_Requirement:_ For each line below that holds "Personen", return the line as it stands.

Source data

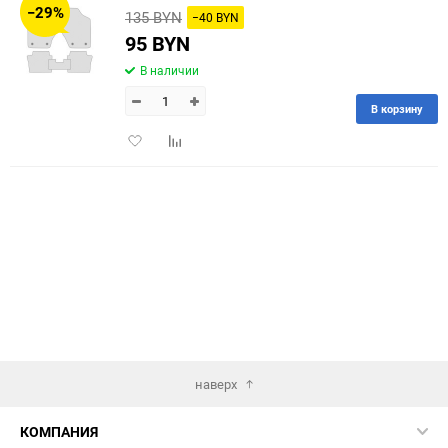
−29%
135 BYN
−40 BYN
60
95 BYN
В наличии
90
В корзину
150
Добавить
Добавить
в
к
избранное
сравнению
наверх
КОМПАНИЯ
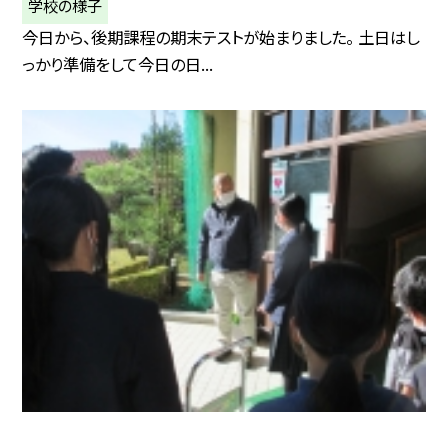
学校の様子
今日から、後期課程の期末テストが始まりました。 土日はし
っかり準備をして今日の日...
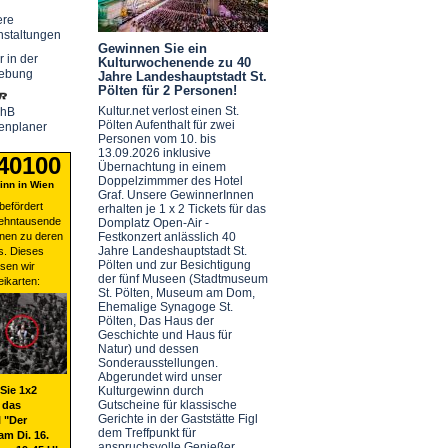
ere
nstaltungen
Gewinnen Sie ein
r in der
Kulturwochenende zu 40
ebung
Jahre Landeshauptstadt St.
Pölten für 2 Personen!
Kultur.net verlost einen St.
chB
Pölten Aufenthalt für zwei
enplaner
Personen vom 10. bis
13.09.2026 inklusive
 40100
Übernachtung in einem
Doppelzimmmer des Hotel
nn in Wien
Graf. Unsere GewinnerInnen
befördert
erhalten je 1 x 2 Tickets für das
zehntausende
Domplatz Open-Air -
nen zu deren
Festkonzert anlässlich 40
Jahre Landeshauptstadt St.
s. Dieses
Pölten und zur Besichtigung
sen wir
der fünf Museen (Stadtmuseum
eikarten:
St. Pölten, Museum am Dom,
Ehemalige Synagoge St.
Pölten, Das Haus der
Geschichte und Haus für
Natur) und dessen
Sonderausstellungen.
Abgerundet wird unser
Sie 1x2
Kulturgewinn durch
Gutscheine für klassische
 das
Gerichte in der Gaststätte Figl
 "Der
dem Treffpunkt für
am Di. 16.
anspruchsvolle Genießer.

_Answer to this problem:_
Pölten für 2 Personen!
Personen vom 10. bis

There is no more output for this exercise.